> [Exercise prompt] Transcribe the records that follow. Keep every word exactly, and drop the pictures.

Extracted records
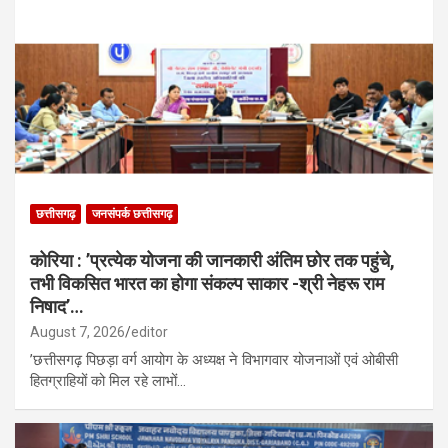
छत्तीसगढ़
जनसंपर्क छत्तीसगढ़
कोरिया : ’प्रत्येक योजना की जानकारी अंतिम छोर तक पहुंचे,
तभी विकसित भारत का होगा संकल्प साकार -श्री नेहरू राम
निषाद’…
August 7, 2026
editor
’छत्तीसगढ़ पिछड़ा वर्ग आयोग के अध्यक्ष ने विभागवार योजनाओं एवं ओबीसी
हितग्राहियों को मिल रहे लाभों…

> [Task answer]
छत्तीसगढ़
जनसंपर्क छत्तीसगढ़
कोरिया : ’प्रत्येक योजना की जानकारी अंतिम छोर तक पहुंचे,
तभी विकसित भारत का होगा संकल्प साकार -श्री नेहरू राम
निषाद’…
August 7, 2026
editor
’छत्तीसगढ़ पिछड़ा वर्ग आयोग के अध्यक्ष ने विभागवार योजनाओं एवं ओबीसी
हितग्राहियों को मिल रहे लाभों…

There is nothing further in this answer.